Spaniens alter und neuer Regierungschef José Luis Rodríguez Zapatero wurde nicht müde die Schlagzeilen gleich selbst mitzuliefern, als er sein neues Kabinett vorstellte. „Mehr Frauen als Männer“ – „Erstmals ein Gleichberechtigungsministerium“ – „Eine Frau als Verteidigungsministerin“ … „und sie wird bald schon in Mutterschaftsurlaub gehen“, wiederholte Zapatero gleich mehrmals live im Fernsehen, nachdem er am Samstag vor König Juan Carlos I. seinen Amtseid geschworen hatte. Viele der MinisterInnen wussten von ihrer Ernennung seit mehreren Wochen, doch bis Freitagabend sickerte nichts an die Presse durch. Die Überraschung war gelungen.

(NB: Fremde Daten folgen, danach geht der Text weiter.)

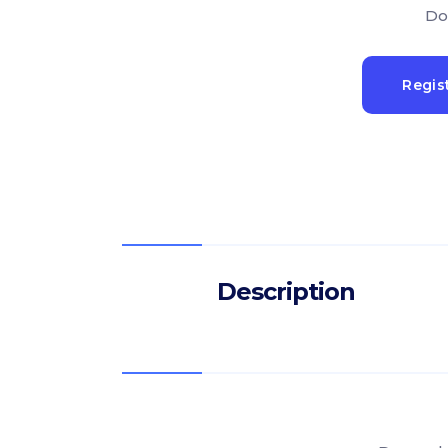
Do
Regis
Description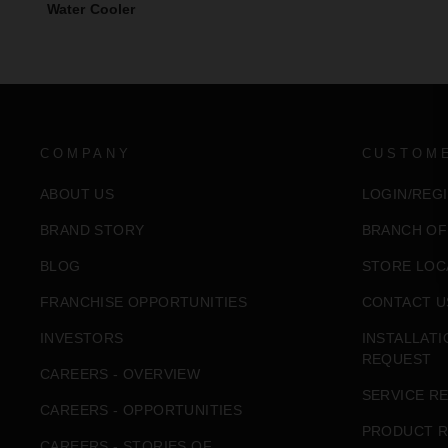
Water Cooler
COMPANY
CUSTOM
ABOUT US
LOGIN/REG
BRAND STORY
BRANCH OF
BLOG
STORE LOC
FRANCHISE OPPORTUNITIES
CONTACT U
INVESTORS
INSTALLAT
REQUEST
CAREERS - OVERVIEW
SERVICE R
CAREERS - OPPORTUNITIES
PRODUCT R
CAREERS - STORIES OF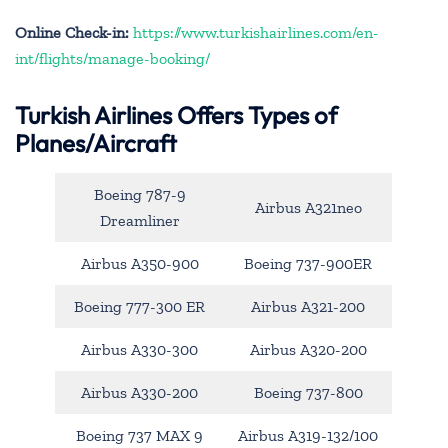
Online Check-in:
https://www.turkishairlines.com/en-
int/flights/manage-booking/
Turkish Airlines Offers Types of
Planes/Aircraft
Boeing 787-9
Airbus A321neo
Dreamliner
Airbus A350-900
Boeing 737-900ER
Boeing 777-300 ER
Airbus A321-200
Airbus A330-300
Airbus A320-200
Airbus A330-200
Boeing 737-800
Boeing 737 MAX 9
Airbus A319-132/100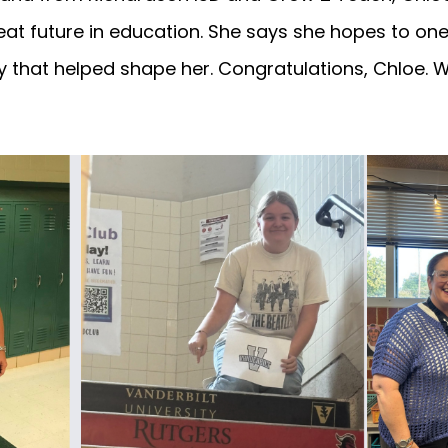
reat future in education. She says she hopes to o
 that helped shape her. Congratulations, Chloe. 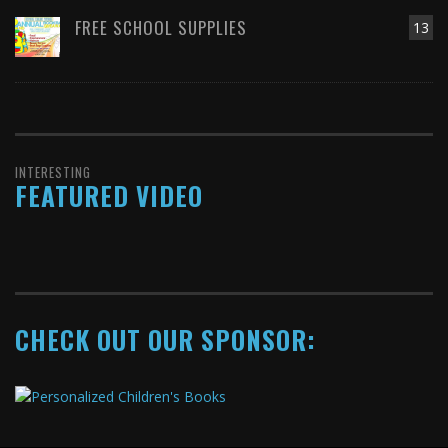
FREE SCHOOL SUPPLIES
13
INTERESTING
FEATURED VIDEO
CHECK OUT OUR SPONSOR: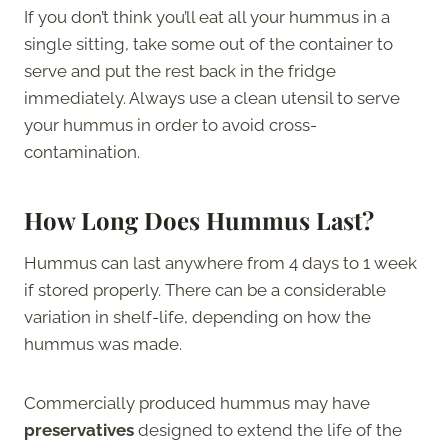
If you don’t think you’ll eat all your hummus in a
single sitting, take some out of the container to
serve and put the rest back in the fridge
immediately. Always use a clean utensil to serve
your hummus in order to avoid cross-
contamination.
How Long Does Hummus Last?
Hummus can last anywhere from 4 days to 1 week
if stored properly. There can be a considerable
variation in shelf-life, depending on how the
hummus was made.
Commercially produced hummus may have
preservatives
designed to extend the life of the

Am Längsten wusste Carme Chacón von ihrem neuen Job im Verteidigungsministerium. Die 37-jährige, bisherige Wohnungsministerin, die im Frühsommer eine Kind erwartet, wurde damit für ihr gutes Abschneiden als Nummer 1 in Katalonien bei den Wahlen am 9. März belohnt. Im Verteidigungsministerium wird die Frau aus Barcelona jetzt vor der Aufgabe stehen, zu entscheiden, wie Spanien sich künftig bei internationalen Missionen verhält. Immer mehr Stimmen verlangen einen Abzug der Soldaten aus Afghanistan. Ob die gerne als Öko-Pazifistin bezeichnete Chacón dem nachgibt, wird sich in den kommenden Monaten zeigen.

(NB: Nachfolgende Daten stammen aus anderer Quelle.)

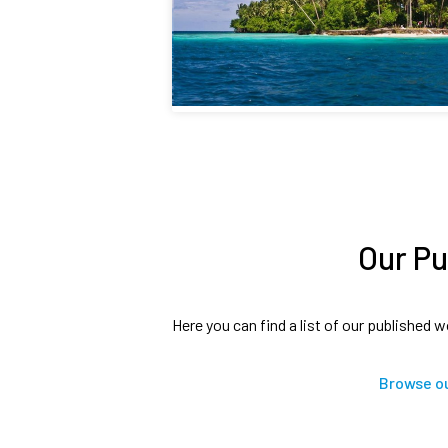
Our Pu
Here you can find a list of our published w
Browse ou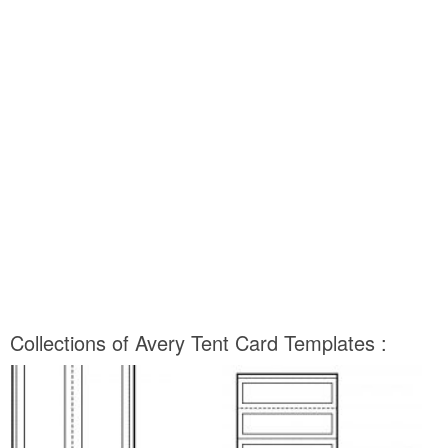
Collections of Avery Tent Card Templates :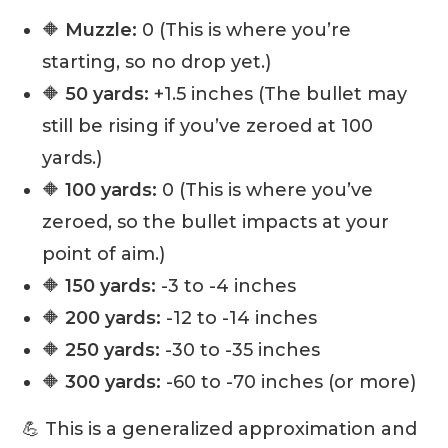
🔶
Muzzle:
0 (This is where you’re
starting, so no drop yet.)
🔶
50 yards:
+1.5 inches (The bullet may
still be rising if you’ve zeroed at 100
yards.)
🔶
100 yards:
0 (This is where you’ve
zeroed, so the bullet impacts at your
point of aim.)
🔶
150 yards:
-3 to -4 inches
🔶
200 yards:
-12 to -14 inches
🔶
250 yards:
-30 to -35 inches
🔶
300 yards:
-60 to -70 inches (or more)
💪 This is a generalized approximation and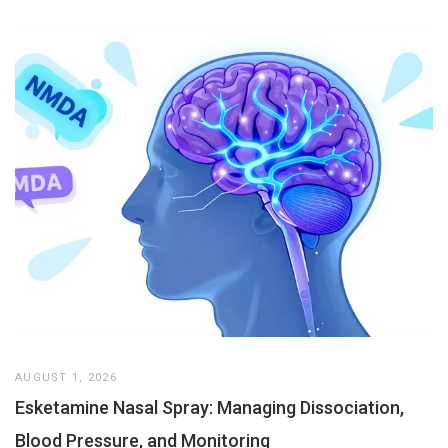
AUGUST 1, 2026
Esketamine Nasal Spray: Managing Dissociation,
Blood Pressure, and Monitoring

Einen wichtigen Wechsel gibt es auch im Industrieministerium. Dort zieht mit dem Wirtschaftswissenschaftler Miguel Sebastián ein enger Vertrauter Zapateros ein. Zusammen mit dem neu gegründeten Innovationsministerium unter der baskischen Biomedizinerin Cristina Garmendia soll der Neoliberale den industriellen Wandel Spaniens „weg von der Bauindustrie“ leiten. Dem Innovationsministerium untersteht die Forschung und die Hochschulbildung.

Doch im Großen und Ganzen setzt Zapatero auf Kontinuität: Seine starke rechte Hand bleibt weiterhin Vizepräsidenten María Teresa de la Vega, Pedro Solbes ist weiterhin zweiter Vizepräsident und Finanzminister. Miguel Angel Moratinos steht auch künftig dem Außenminister vor, Alfredo Pérez Rubalcaba bleibt im Innenministerium. Auch das Ministerium für Öffentliche Arbeiten und Justiz wird nicht umbesetzt, und das obwohl nach den Pannen beim Bau der Hochgeschwindigkeitsbahnstrecke Madrid-Barcelona und nach mehreren Justizskandalen der Ruf danach unüberhörbar war.

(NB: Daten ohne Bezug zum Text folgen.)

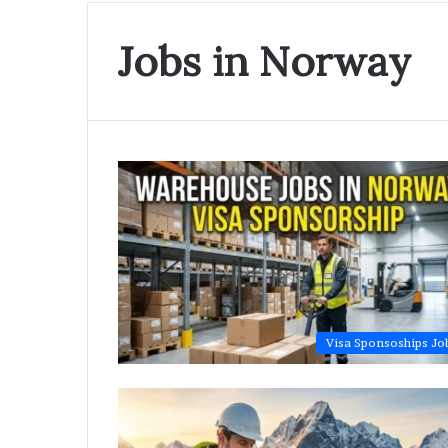
Jobs in Norway
Visa Sponsoships Jo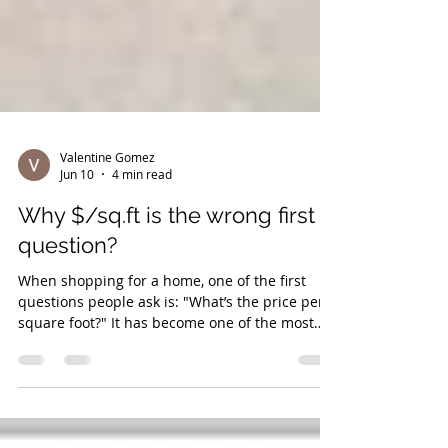
Valentine Gomez
Jun 10
4 min read
Why $/sq.ft is the wrong first
question?
When shopping for a home, one of the first
questions people ask is: "What’s the price per
square foot?" It has become one of the most
commonly used shortcuts in real estate. Buyers
compare neighbourhoods, listings, and markets
using a simple formula: Price ÷ Square Footage
= $/Sq.Ft. But imagine applying that same logic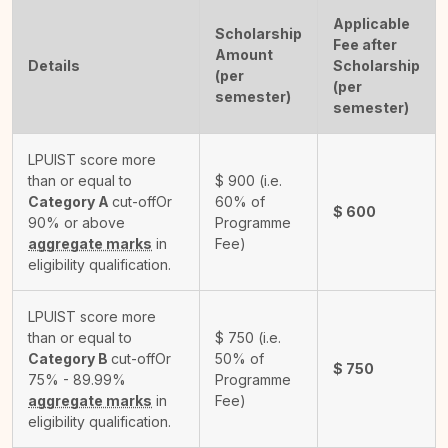
Applicable
Scholarship
Fee after
Amount
Details
Scholarship
(per
(per
semester)
semester)
LPUIST score more
than or equal to
$
900
(i.e.
Category A
cut-off
Or
60% of
$
600
90% or above
Programme
aggregate marks
in
Fee)
eligibility qualification.
LPUIST score more
than or equal to
$
750
(i.e.
Category B
cut-off
Or
50% of
$
750
75% - 89.99%
Programme
aggregate marks
in
Fee)
eligibility qualification.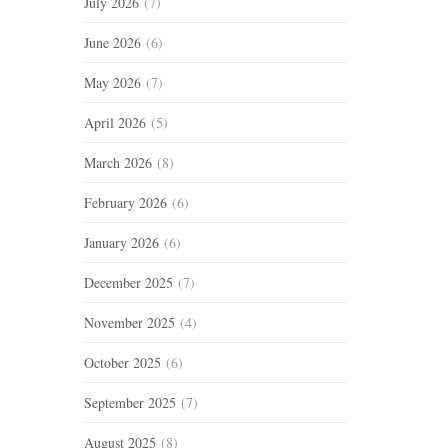
July 2026
(7)
June 2026
(6)
May 2026
(7)
April 2026
(5)
March 2026
(8)
February 2026
(6)
January 2026
(6)
December 2025
(7)
November 2025
(4)
October 2025
(6)
September 2025
(7)
August 2025
(8)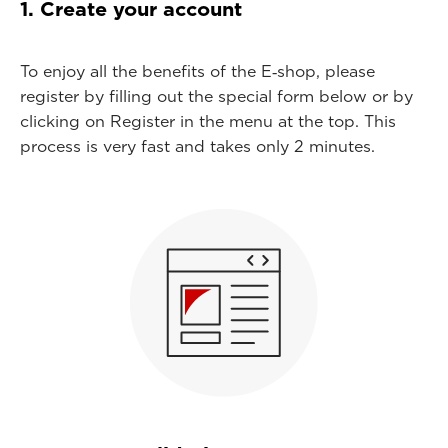
1. Create your account
To enjoy all the benefits of the E‑shop, please
register by filling out the special form below or by
clicking on Register in the menu at the top. This
process is very fast and takes only 2 minutes.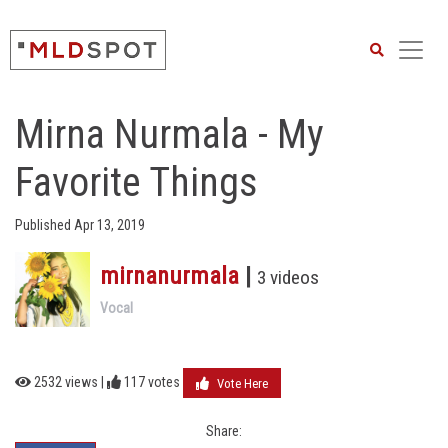
Search
Mirna Nurmala - My
Favorite Things
Published Apr 13, 2019
mirnanurmala
|
3 videos
Vocal
2532 views |
117
votes
Vote Here
Share: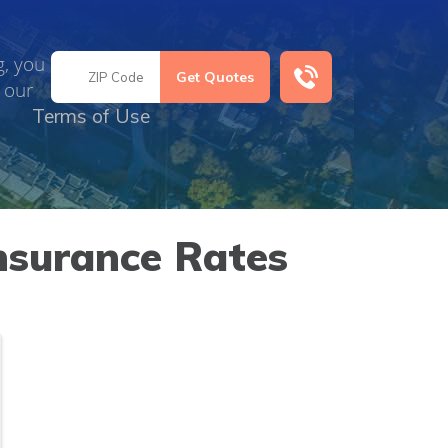
g, you
 our
Terms of Use
nsurance Rates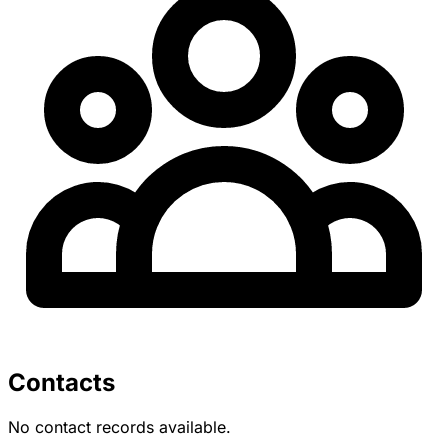
Contacts
No contact records available.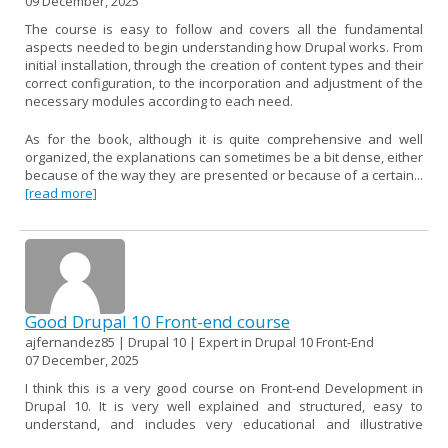
09 December, 2025
The course is easy to follow and covers all the fundamental
aspects needed to begin understanding how Drupal works. From
initial installation, through the creation of content types and their
correct configuration, to the incorporation and adjustment of the
necessary modules according to each need.
As for the book, although it is quite comprehensive and well
organized, the explanations can sometimes be a bit dense, either
because of the way they are presented or because of a certain...
[read more]
Good Drupal 10 Front-end course
ajfernandez85 | Drupal 10 | Expert in Drupal 10 Front-End
07 December, 2025
I think this is a very good course on Front-end Development in
Drupal 10. It is very well explained and structured, easy to
understand, and includes very educational and illustrative
examples.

Kaum bekannt gegeben ruft die neue Regierungszusammensetzung Proteste auf den Plan. Denn Zapatero hat das Umweltministerium aufgelöst und es mit Landwirtschaft und Fischfang zusammengelegt, um „die Ressourcen zu verwalten“ und die „Folgen des Klimawandels zu bekämpfen“. Chefin des neuen Ministeriums für Umwelt, ländlichen Raum und Meer wird die bisherige Landwirtschaftsministerin Elena Espinosa. Dass ausgerechnet die Landwirtschaft mit ihren illegalen Brunnen nicht unerheblich an der Verwüstung ganzer Landstriche schuld ist, scheint die Entscheidung nicht beeinflusst zu haben. Die bisherige Umweltministerin, Cristina Narbona, die unter anderem die Wasserverschwendung in der Landwirtschaft immer wieder beklagte, gehört der neuen Regierung nicht mehr an. „Ausgerechnet jetzt, wo der Umweltschutz in einer katastrophalen Lage ist und oberste Priorität haben sollte … das ist ein schwerer Fehler“, erklärt Greenpeace-Direktor Juan López Uralde enttäuscht. Unter Narbona waren die spanischen Umweltorganisationen erstmals eng an das Ministerium angebunden.

Das Bildungsministerium ereilte ein ähnliches Schicksal. Es wurde mit dem Sozialministerium zusammengelegt. „Wir haben ein schweres Qualitätsproblem in der Schulbildung, da braucht es eigentlich ein starkes Bildungsministerium“, beschwert sich der Sprecher der Gewerkschaft CCOO, Fernando Lezcano.